Use mathematical induction to prove that $5^{2n+1}$ + $3^{2n+1}$ is divisible by $4$ for all natural numbers $n$.

Question

Use mathematical induction to prove that $5^{2n+1}$ + $3^{2n+1}$ is divisible by $4$ for all natural numbers $n$.

I hope I'm going in the right direction at least. Here is where I got to so far:

When $n = 0$, we have $5^{2(0)+1} + 3^{2(0)+1} = 8$, so statement holds.

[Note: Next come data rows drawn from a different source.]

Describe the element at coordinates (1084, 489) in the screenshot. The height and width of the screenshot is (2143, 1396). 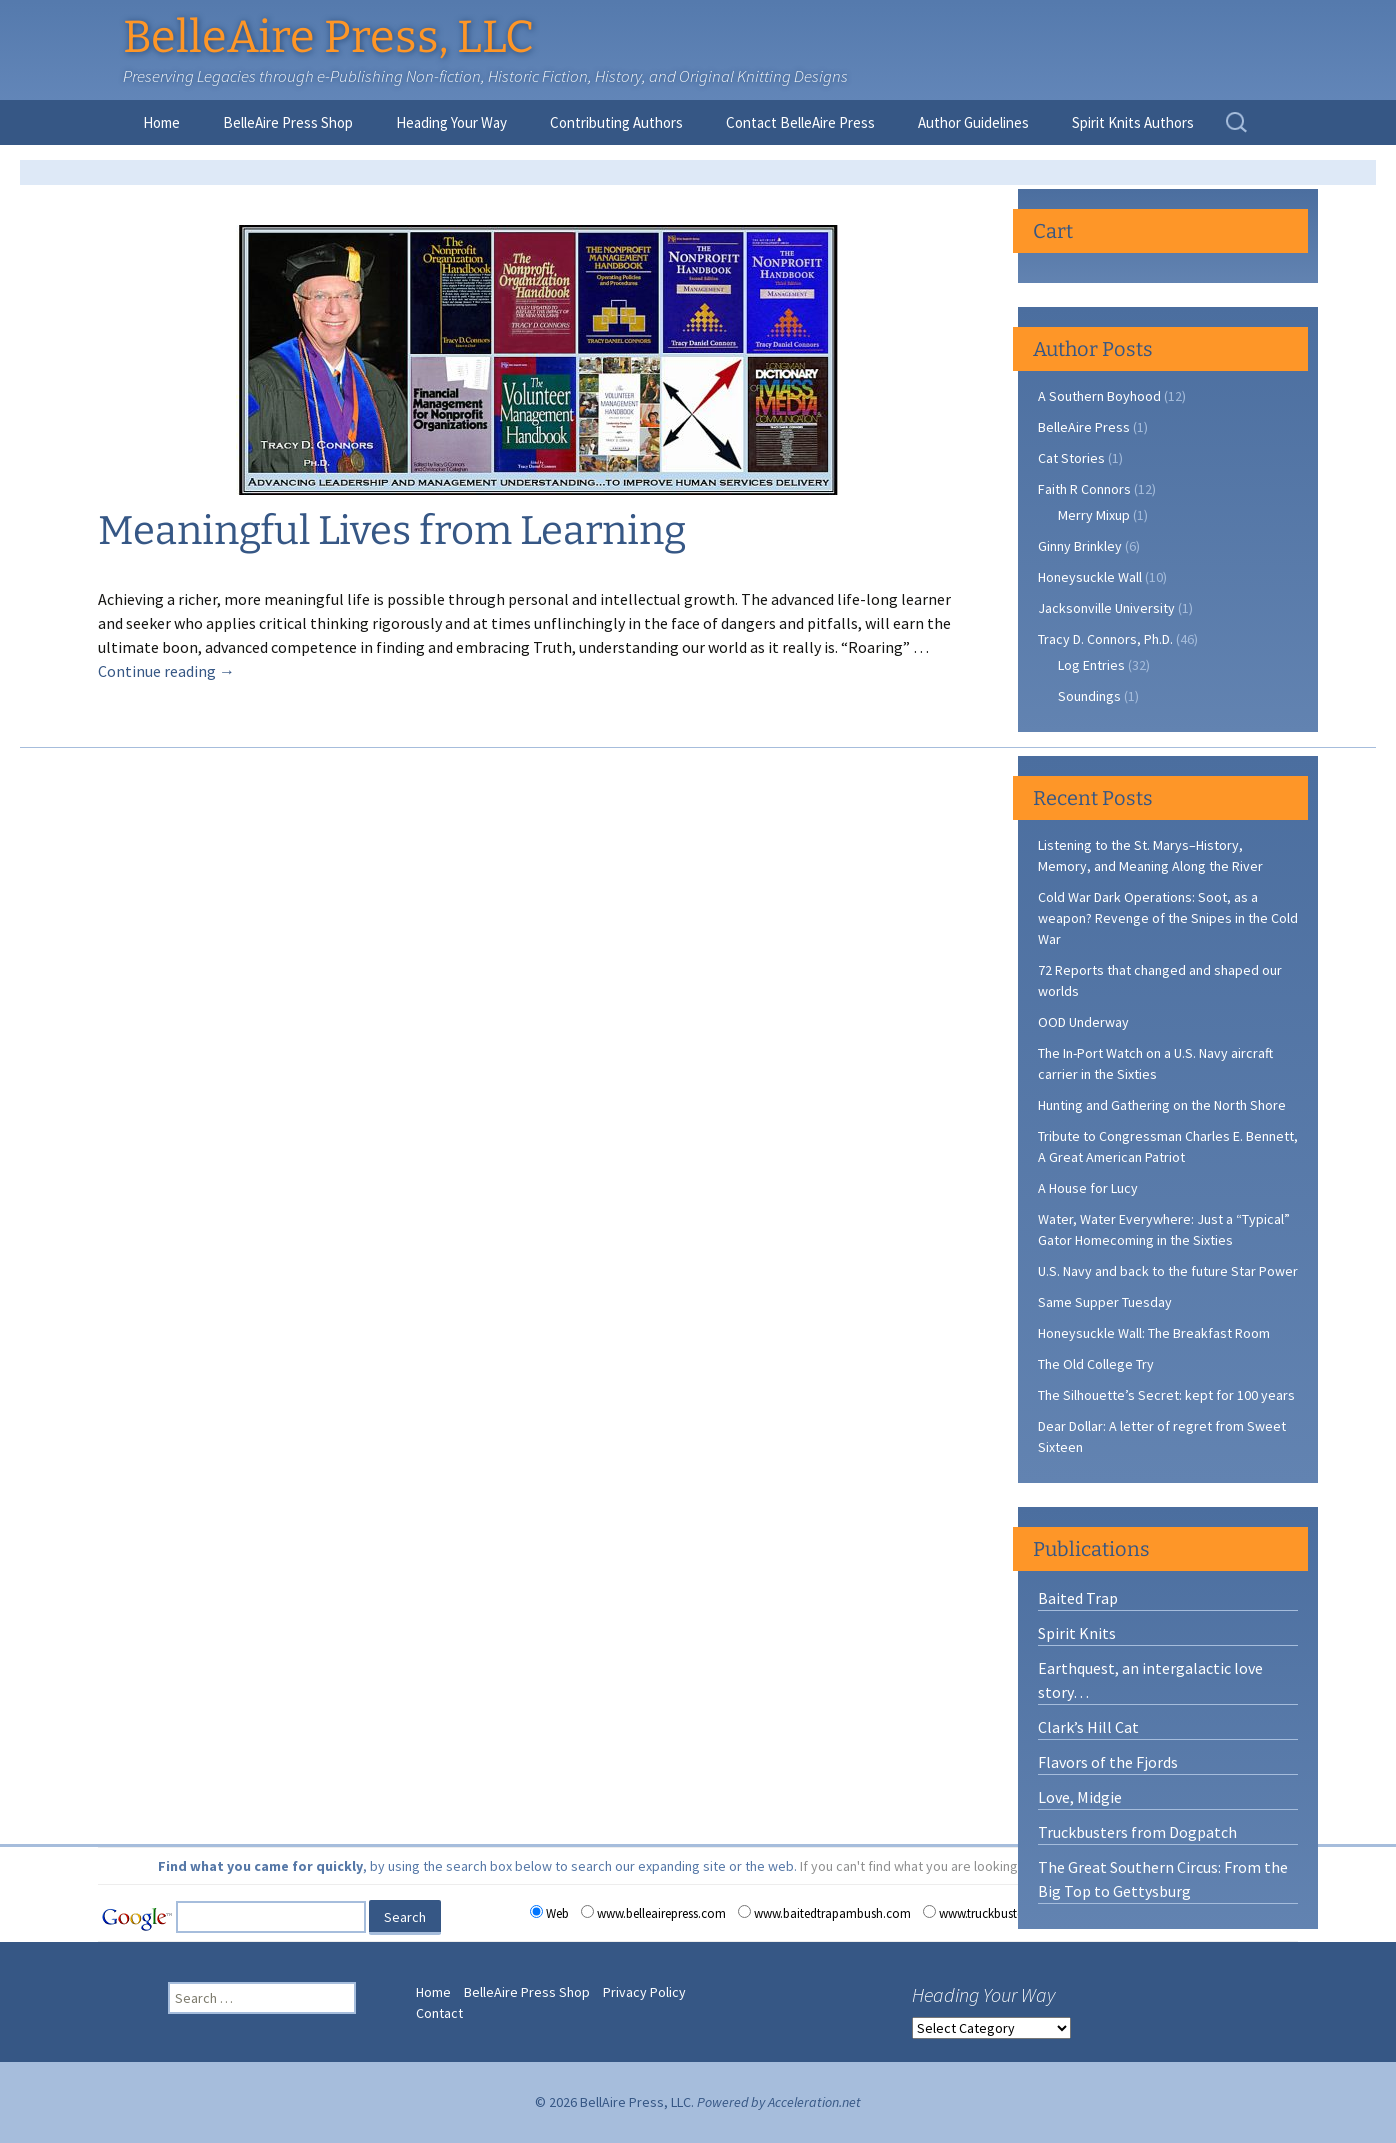 I see `Faith R Connors` at that location.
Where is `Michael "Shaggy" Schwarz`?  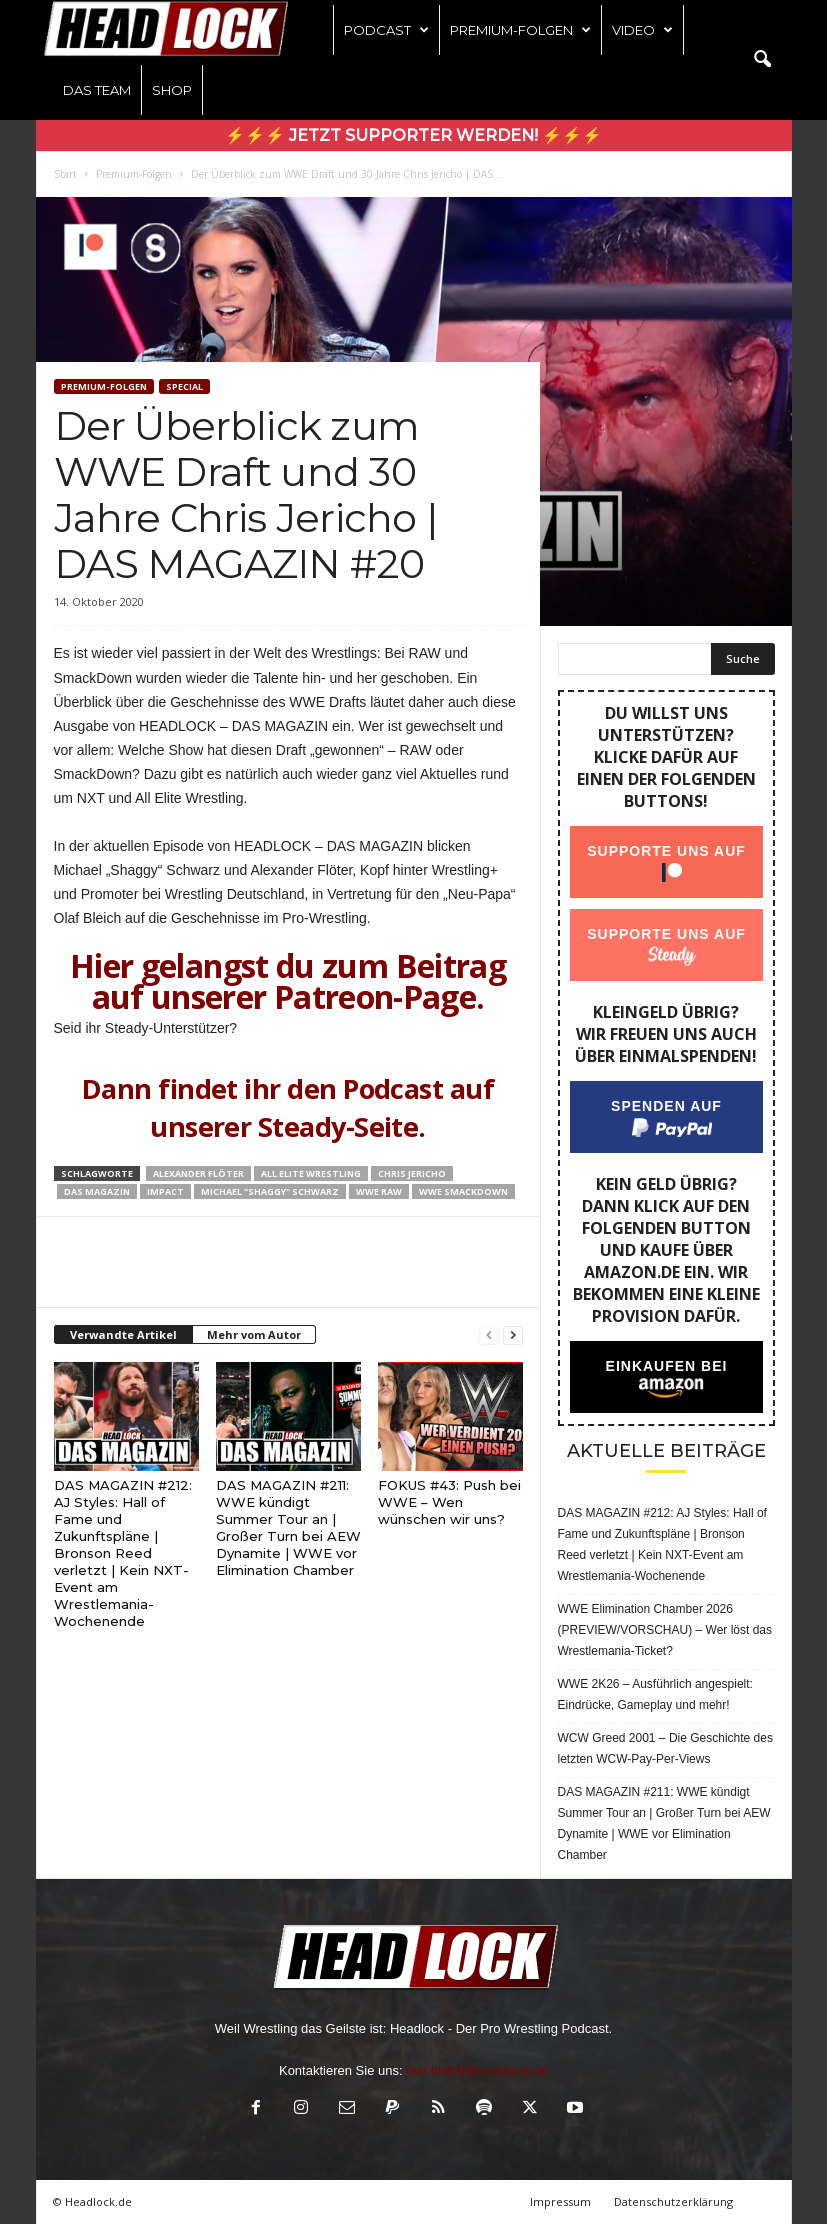 Michael "Shaggy" Schwarz is located at coordinates (270, 1191).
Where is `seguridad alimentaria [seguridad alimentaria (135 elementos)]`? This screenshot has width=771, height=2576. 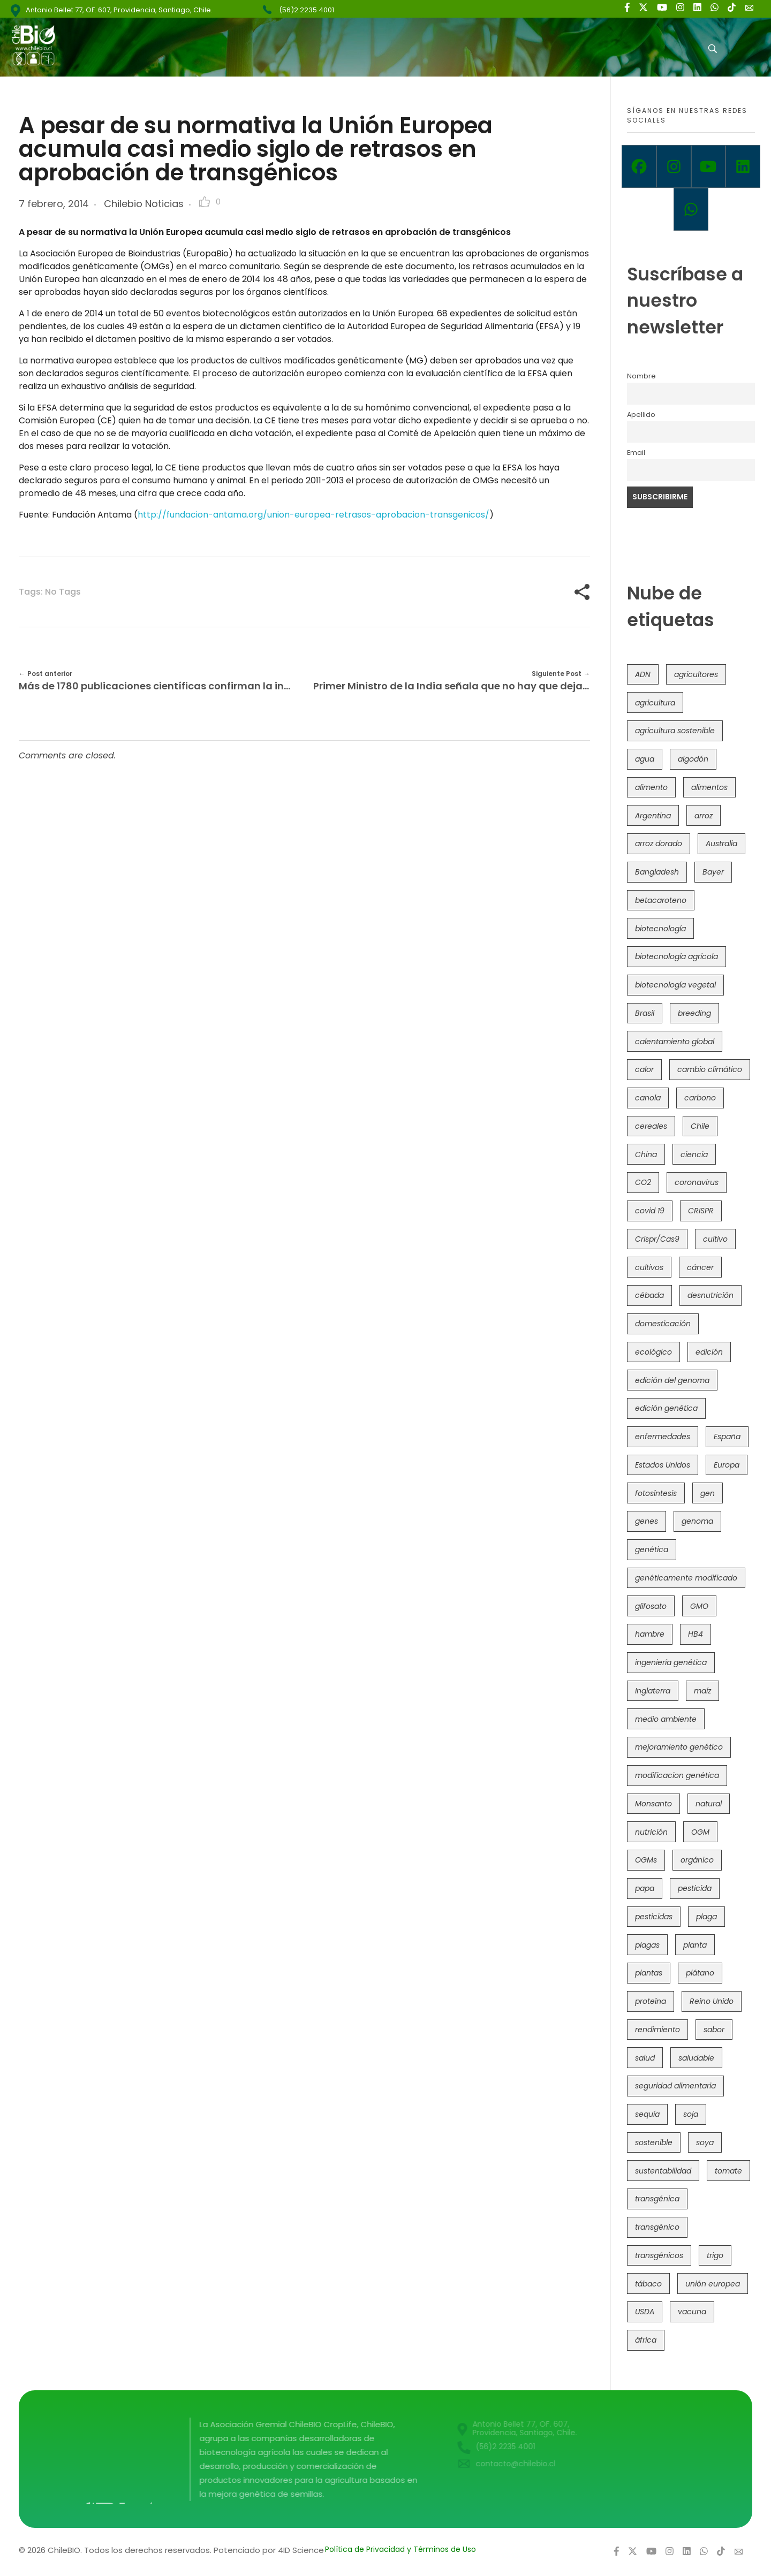 seguridad alimentaria [seguridad alimentaria (135 elementos)] is located at coordinates (675, 2085). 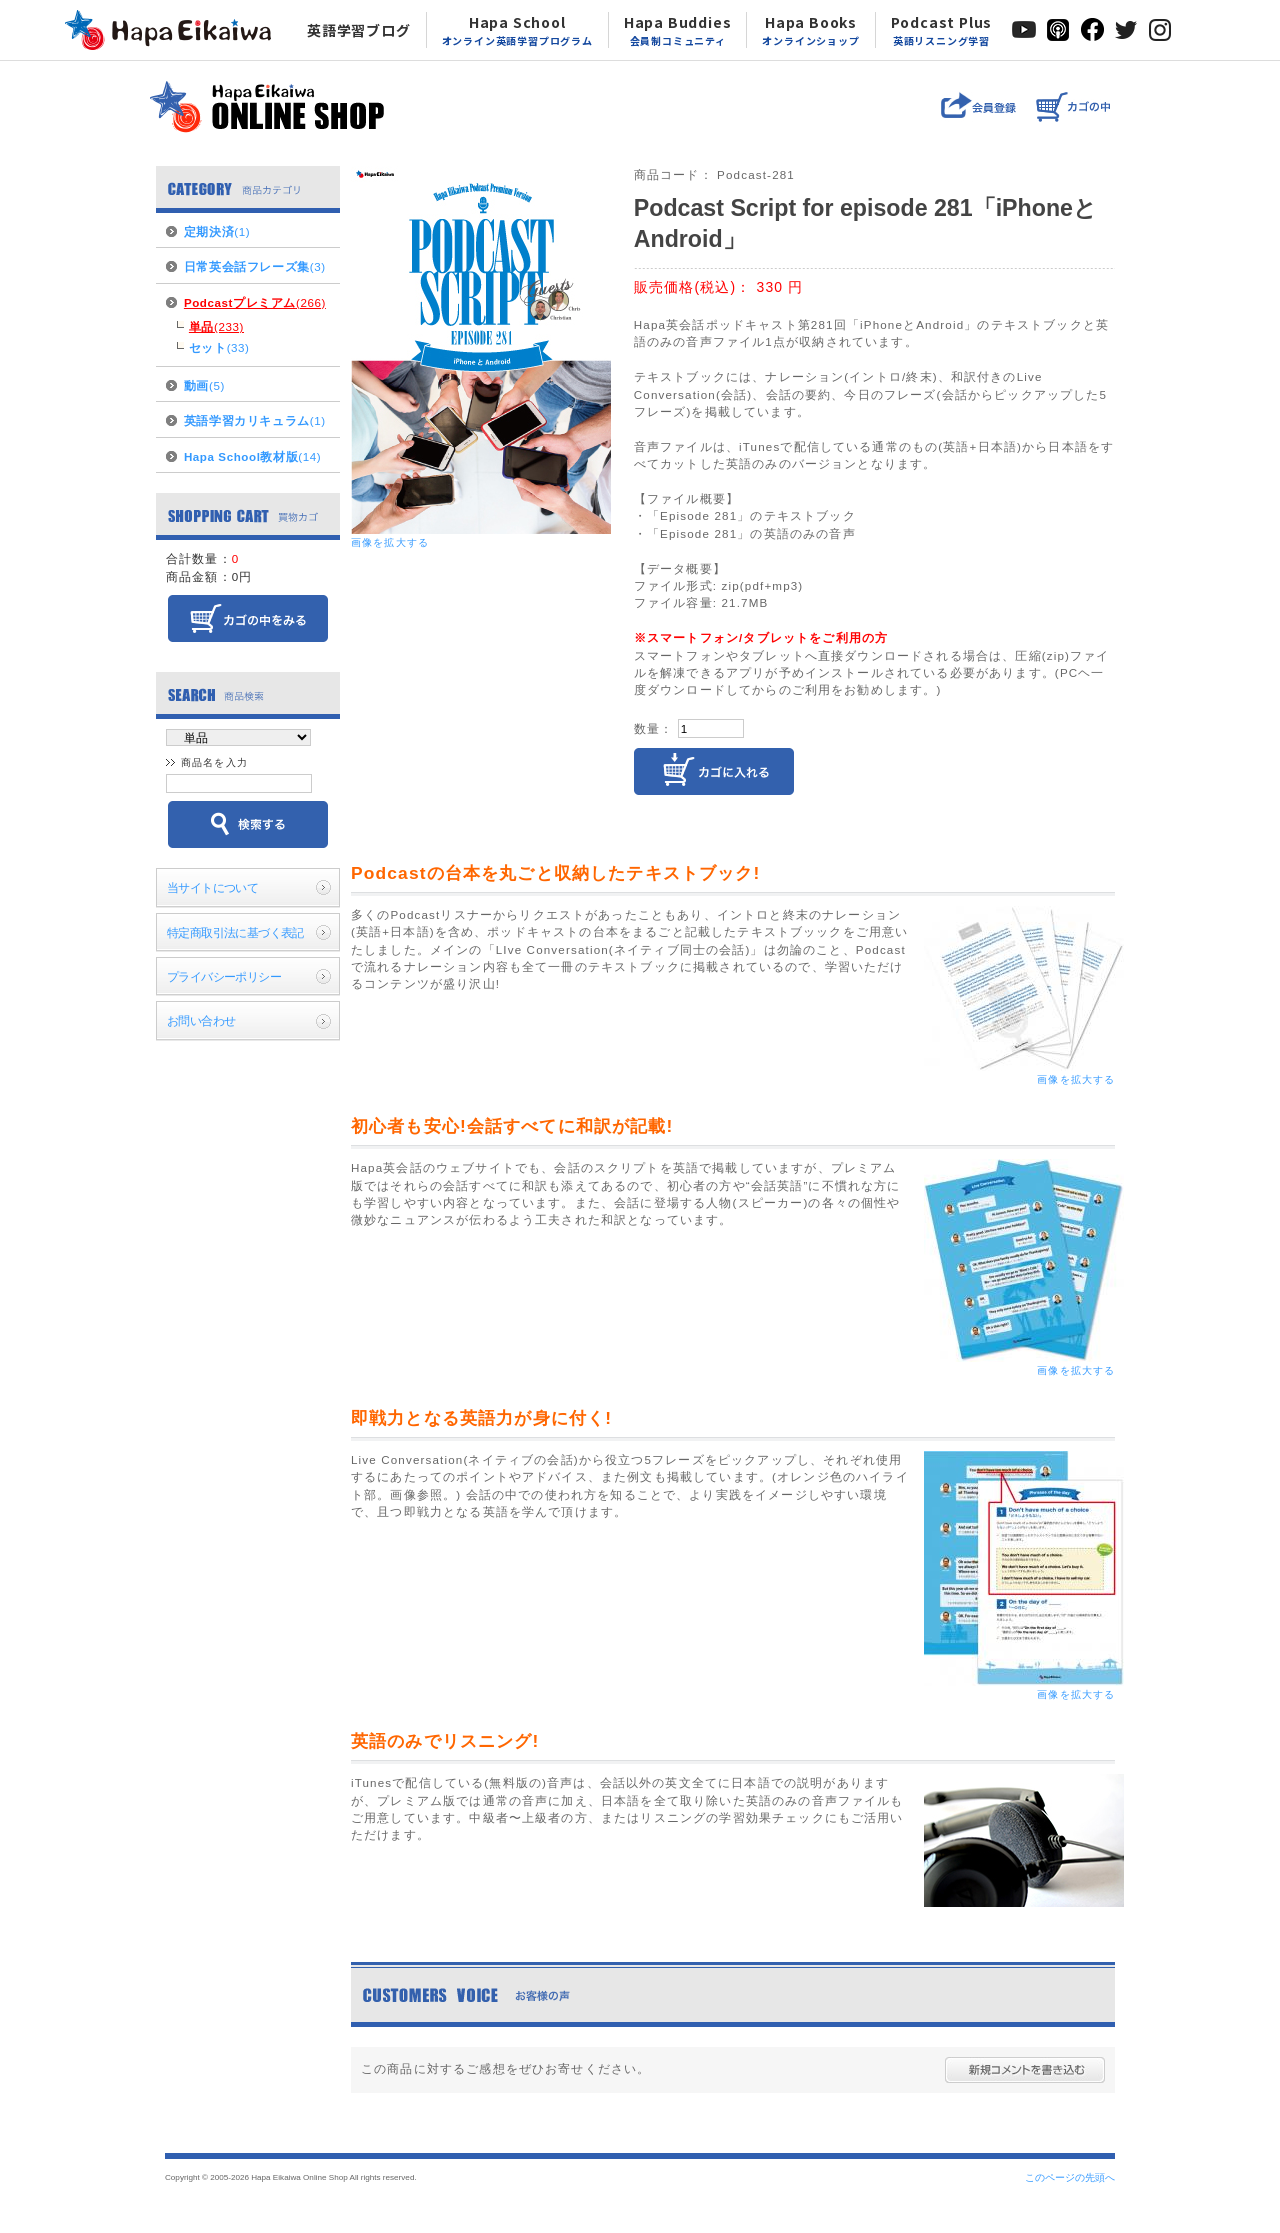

Assume statement holds for $n = k$.

So $5^{2k+1} + 3^{2k+1} = 4p$ for some $p$

When $n = k + 1$, we have:

$5^{2k+3} + 3^{2k+3}$ which can be rewritten as $(125 \times 5^{2k}) + (27 \times 3^{2k})$

$125 = 4 \times 31 + 1$

$27 = 4 \times 6 + 3$

$(125 \times 5^{2k}) + (27 \times 3^{2k}) = (4 \times 31 + 1) \times 5^{2k} + (4 \times 6 + 3) \times 3^{2k}$

I am trying to take out the factor of $4$, but I'm not sure how to do that correctly, or if that is even the right thing to do.

Answer 1

You are fine up until:

Show $5^{2k+3} + 3^{2k+3}$ is divisible by 4 given $4|5^{2k+1} + 3^{2k+1}$

We want to get the exponents on the left to look as much as possible like the exponents on the right

$(5^2)5^{2k+1} + (3^2)3^{2k+1}\\ (25)5^{2k+1} + (9)3^{2k+1}\\ (24)5^{2k+1} + (8)3^{2k+1}+5^{2k+1} + 3^{2k+1}\\ $

The first two terms are clearly divisible by 4, and the last two, taken together, are divisible by 4 based on the inductive hypothesis.

Answer 2

Hint: do something similar but to $$25 \cdot 5^{2k +1} + 9 \cdot 3^{2k+1} = 16 \cdot 5^{2k +1} + 9 \cdot \left(5^{2k+1} + 3^{2k+1} \right).$$ Why is this divisible by $4$?